Pour l'ouverture de la nouvelle année judiciaire, le président centrafricain a annoncé une série de mesures pour moderniser la justice et la rendre accessible aux plus vulnérables, tout en renforçant ses outils de lutte contre la corruption et en élargissant ses prérogatives dans la lutte contre la cybersécurité.
Dans une allocution le 19 juin, marquant la clôture de l'année judiciaire 2025-2026 et l'ouverture de l'année judiciaire 2026-2027, le président de la République centrafricaine, Faustin Archange Touadéra, a évoqué les défis du secteur de la justice dans son pays, soulignant son rôle central dans la consolidation de la paix, de la stabilité, de l'État de droit et de la démocratie.
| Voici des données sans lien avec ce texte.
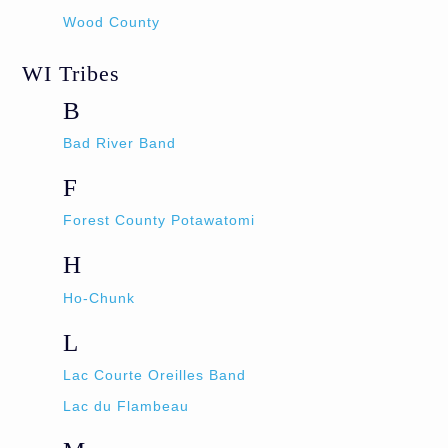
Wood County
WI Tribes
B
Bad River Band
F
Forest County Potawatomi
H
Ho-Chunk
L
Lac Courte Oreilles Band
Lac du Flambeau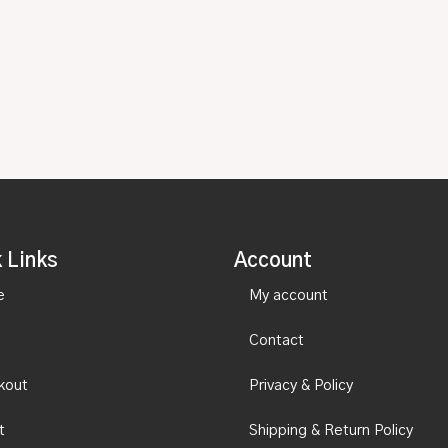
 Links
Account
e
My account
Contact
kout
Privacy & Policy
t
Shipping & Return Policy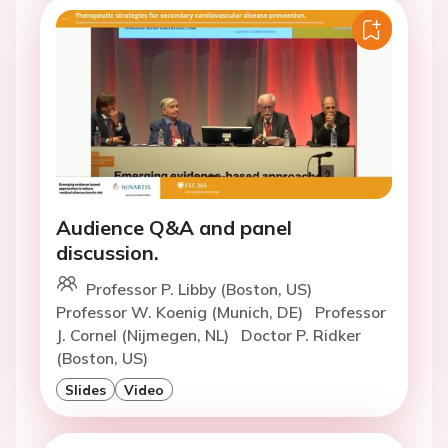
Audience Q&A and panel
discussion.
Professor P. Libby (Boston, US)
Professor W. Koenig (Munich, DE)
Professor
J. Cornel (Nijmegen, NL)
Doctor P. Ridker
(Boston, US)
Slides
Video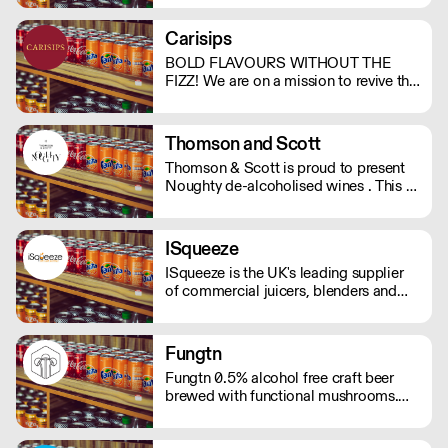
support. And with no bubbles, there's
no risk of bloating either.
Carisips
BOLD FLAVOURS WITHOUT THE
FIZZ! We are on a mission to revive the
still drinks industry with our rich and
bold flavours. Our drinks will either
invoke a sense of nostalgia or give you
Thomson and Scott
the thrill of a new experience. - Under
Thomson & Scott is proud to present
100 calories - Vegan friendly - Natural
Noughty de-alcoholised wines . This is
ingredients - Made in the UK
a great way for hospitality to elevate
the experience of non-drinkers without
compromising on quality. MOQ of 4
ISqueeze
cases (24 bottles) - Orders below the
ISqueeze is the UK's leading supplier
MOQ will incur a delivery charge.
of commercial juicers, blenders and
slush machines.
Fungtn
Fungtn 0.5% alcohol free craft beer
brewed with functional mushrooms.
No your beer won't taste like
mushrooms, they will help keep your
Dans cette perspective, il a appelé au renforcement de l'offre et de l'accès à un service public de justice de qualité, et ce, en réformant et en modernisant plusieurs axes majeurs du système judiciaire civil et militaire, tout en mettant l'accent sur la lutte contre la corruption.
"Rétablir la justice entre les justiciables"
Dans un discours au ton ferme, le président centrafricain a appelé à combattre "sans faiblesse" la corruption, le trafic d'influence et toute forme de pillage des ressources du pays, pointant des "décisions iniques" minant la confiance des citoyens et appelant les magistrats à "faire preuve d'un sens élevé du devoir". Ayant pour mot d'ordre de "rétablir la justice entre les justiciables", le président a annoncé des instructions au gouvernement et au ministère de la Justice pour réviser les textes organiques de la Cour de cassation et de la Cour d'appel, afin de les adapter aux exigences de la nouvelle République.
Un observatoire de la justice, supervisé par les ministères des Finances et de la Justice, sera créé et aura pour mission d'évaluer la performance et la conformité des juridictions. La priorité sera accordée, selon Faustin Archange Touadéra, à un accès facilité au droit des plus vulnérables, notamment les veuves, les orphelins et les personnes vivant avec le VIH, souvent marginalisées dans les procédures.
Justice militaire et lutte contre la cybercriminalité
En matière de justice militaire, le président centrafricain a annoncé l'élaboration d'un projet de loi sur le statut des juges militaires. Il a aussi déclaré que "l'impunité numérique doit cesser", faisant état dans ce contexte d'instructions pour former les magistrats aux techniques de lutte contre l'expansion alarmante de la cybercriminalité et les dérives observées sur les plateformes numériques, trop souvent utilisées pour propager la haine, la manipulation, la désinformation et la diffamation, alerte le président, d'où la nécessité d'adapter la justice aux défis de l'ère numérique.
Faire de la justice une "machine moderne et rapide"
Prônant une "tolérance zéro" contre les prédateurs des deniers publics, Faustin Archange Touadéra a appelé à faire preuve d'une réactivité totale et d'une sévérité exemplaire face aux crimes économiques. Dans cette perspective, la Cour des comptes est appelée à jouer un rôle central dans la lutte contre la corruption en évaluant la performance des administrations et en contrôlant la conformité des dépenses publiques. L'objectif affiché du président centrafricain est de faire de la justice "une machine moderne, rapide et au service exclusif du droit".